Fresh Medical Evidence Challenges Lucy Letby Innocence Claims
Newly published medical research has cast significant doubt on assertions made by an expert panel that convicted child killer Lucy Letby is innocent and a victim of miscarriage of justice, according to exclusive findings obtained by the Daily Mail.
Contested Medical Evidence
The legal team representing former neonatal nurse Lucy Letby has submitted reports from 26 medical professionals to the Criminal Cases Review Commission (CCRC), spearheaded by retired Canadian neonatologist Professor Shoo Lee. These submissions aim to secure Letby's release from prison.
During a press conference last year, Professor Lee announced that his panel of experts had concluded the medical evidence presented at Letby's trial was fundamentally flawed. He asserted that no murders had occurred at the Countess of Chester Hospital between June 2015 and June 2016, instead claiming the seven babies Letby was convicted of killing had died from natural causes or inadequate NHS care.
Professor Lee specifically argued that his research into air embolism - air bubbles in the bloodstream - had been misinterpreted by prosecution teams during Letby's trial. He maintained that Letby could not have injected infants with air because his comprehensive review of medical literature revealed no documented cases where venous air embolism (air in veins) caused the distinctive bright pink rash with bluish-purple skin discoloration observed on several deceased infants.
Emerging Contradictory Research
However, the Daily Mail can now reveal that recent research published by a Taiwanese neonatologist in October appears to directly contradict Professor Lee's assertions. This new study examines the case of a premature baby boy who developed a blotchy purple and pink rash associated with air entering venous circulation.
The report by Dr Shau Ru Ho of National Taiwan University Hospital includes compelling photographic evidence of skin discoloration and ultrasound video footage showing "ubiquitous bubbles in the blood vessels" of the infant's brain and inferior vena cava. Dr Ho concluded that "the diagnosis was systemic air embolism."
This paper has reportedly been submitted to the CCRC for consideration in Letby's ongoing case review. Furthermore, experts indicate that at least four additional papers on air embolism published between 1981 and the present day have been either overlooked or misinterpreted by Professor Lee's panel.
Expert Medical Disagreement
Professor Paul Clarke, an independent senior neonatologist not involved in Letby's trial, has challenged Professor Lee's conclusions. Working at Norfolk and Norwich University Hospitals NHS Trust and serving as honorary professor at the University of East Anglia Medical School, Professor Clarke asserts it is "entirely possible" for air injected into a baby's veins to reach arterial circulation.
This transfer could occur through either the foramen ovale (a natural opening between heart chambers) or the ductus arteriosus (a blood vessel connecting pulmonary artery and aorta), both present in newborns and typically closing naturally during development.

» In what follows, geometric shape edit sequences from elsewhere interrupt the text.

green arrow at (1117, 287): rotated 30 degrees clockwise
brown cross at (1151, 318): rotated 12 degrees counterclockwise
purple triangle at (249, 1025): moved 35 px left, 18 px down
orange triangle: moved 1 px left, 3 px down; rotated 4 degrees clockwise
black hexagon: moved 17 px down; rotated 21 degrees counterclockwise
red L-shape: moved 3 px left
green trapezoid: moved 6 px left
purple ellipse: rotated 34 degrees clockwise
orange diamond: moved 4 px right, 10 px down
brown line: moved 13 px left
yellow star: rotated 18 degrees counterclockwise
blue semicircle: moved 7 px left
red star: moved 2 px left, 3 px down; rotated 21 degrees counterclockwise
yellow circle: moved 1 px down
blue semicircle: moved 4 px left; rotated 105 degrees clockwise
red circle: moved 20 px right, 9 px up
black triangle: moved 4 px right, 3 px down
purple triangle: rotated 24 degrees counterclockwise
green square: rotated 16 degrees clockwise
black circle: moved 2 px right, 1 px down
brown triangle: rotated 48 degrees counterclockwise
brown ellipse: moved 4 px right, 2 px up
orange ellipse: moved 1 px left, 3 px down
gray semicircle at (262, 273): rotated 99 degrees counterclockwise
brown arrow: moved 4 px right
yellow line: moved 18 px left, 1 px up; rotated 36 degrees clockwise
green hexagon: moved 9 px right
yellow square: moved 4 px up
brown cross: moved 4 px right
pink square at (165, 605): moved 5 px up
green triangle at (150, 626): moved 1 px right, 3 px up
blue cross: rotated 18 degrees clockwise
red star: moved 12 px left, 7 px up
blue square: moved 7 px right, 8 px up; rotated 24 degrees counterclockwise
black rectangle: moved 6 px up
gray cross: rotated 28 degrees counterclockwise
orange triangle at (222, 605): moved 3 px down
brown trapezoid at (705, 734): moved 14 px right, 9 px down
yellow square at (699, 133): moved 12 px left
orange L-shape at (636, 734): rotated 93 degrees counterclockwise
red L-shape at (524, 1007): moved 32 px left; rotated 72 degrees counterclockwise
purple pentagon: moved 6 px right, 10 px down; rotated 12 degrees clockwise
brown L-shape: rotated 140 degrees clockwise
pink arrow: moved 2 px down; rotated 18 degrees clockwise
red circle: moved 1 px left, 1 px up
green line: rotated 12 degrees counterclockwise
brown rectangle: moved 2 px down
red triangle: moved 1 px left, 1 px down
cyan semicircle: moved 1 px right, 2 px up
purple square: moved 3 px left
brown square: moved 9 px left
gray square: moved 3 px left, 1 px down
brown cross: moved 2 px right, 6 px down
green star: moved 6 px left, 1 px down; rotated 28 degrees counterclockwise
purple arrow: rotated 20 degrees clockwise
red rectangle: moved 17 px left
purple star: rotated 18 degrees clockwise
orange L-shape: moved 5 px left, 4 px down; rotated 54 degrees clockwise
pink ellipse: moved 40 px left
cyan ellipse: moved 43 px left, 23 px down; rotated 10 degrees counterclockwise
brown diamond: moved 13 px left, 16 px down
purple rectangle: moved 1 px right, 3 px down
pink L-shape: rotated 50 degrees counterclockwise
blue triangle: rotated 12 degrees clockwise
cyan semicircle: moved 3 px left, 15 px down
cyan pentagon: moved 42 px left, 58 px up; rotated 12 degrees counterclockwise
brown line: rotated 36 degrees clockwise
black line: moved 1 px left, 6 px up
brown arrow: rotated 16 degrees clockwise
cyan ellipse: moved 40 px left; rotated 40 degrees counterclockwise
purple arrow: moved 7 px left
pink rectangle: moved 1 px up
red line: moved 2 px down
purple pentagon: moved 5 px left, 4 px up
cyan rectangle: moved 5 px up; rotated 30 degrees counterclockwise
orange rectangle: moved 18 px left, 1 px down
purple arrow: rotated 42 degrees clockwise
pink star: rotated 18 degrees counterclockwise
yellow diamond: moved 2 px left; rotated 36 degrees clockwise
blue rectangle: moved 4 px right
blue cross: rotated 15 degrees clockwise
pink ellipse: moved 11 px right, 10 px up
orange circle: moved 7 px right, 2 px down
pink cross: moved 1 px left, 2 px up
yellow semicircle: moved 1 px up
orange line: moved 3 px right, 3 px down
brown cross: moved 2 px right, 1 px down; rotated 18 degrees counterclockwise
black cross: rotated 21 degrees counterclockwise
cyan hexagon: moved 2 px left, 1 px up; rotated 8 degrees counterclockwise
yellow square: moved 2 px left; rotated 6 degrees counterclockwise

Professor Clarke stated: "In my opinion it is a false dichotomy to claim that venous air embolism could never cause the arterial air embolism skin manifestations, including the supposedly specific but rare so-called 'Lee sign'. The existence of cases in the literature is proof of this."
Documented Medical Cases
Professor Clarke referenced several documented cases that challenge Professor Lee's assertions:
- A 1981 American study describing immediate dark blue skin discoloration in a full-term baby after accidental venous air introduction
- A 2003 South African report noting an infant with "blue-black skin with blotchy red patches and extremely pale feet" from venous catheter complications
- A 1996 Israeli paper documenting flitting skin mottling in a baby with air accidentally introduced via intravenous line
- A 2007 Alabama study providing "incontrovertible evidence" that venous air can disperse into arterial systems
Professor Clarke criticized what he called "major omissions" in Professor Lee's literature reviews, stating: "Both these cases provide clear-as-day evidence that venous air embolism can rapidly become arterial air embolism and so cause rapid onset skin rash."
Statistical Anomalies and Professional Response
Professor Clarke emphasized the extreme rarity of air embolism cases in neonatal care, noting that during his thirty-year career he has encountered only one fatal incident. This context makes the cluster of deaths at Countess of Chester Hospital particularly significant.
"If three air-embolism deaths have occurred in such a short period of time in a single neonatal unit, that speaks for itself," Professor Clarke remarked regarding Babies A, D and E who died within three months in summer 2015.
In response to these challenges, Professor Lee told the Daily Mail: "The international expert panel of course welcomes scrutiny of our findings by those in the medical profession - however, respectfully, the interpretation of my paper in this instance is incorrect."
The emerging medical debate continues as the CCRC examines all submitted evidence in its review of Lucy Letby's convictions for murdering seven babies and attempting to kill seven others.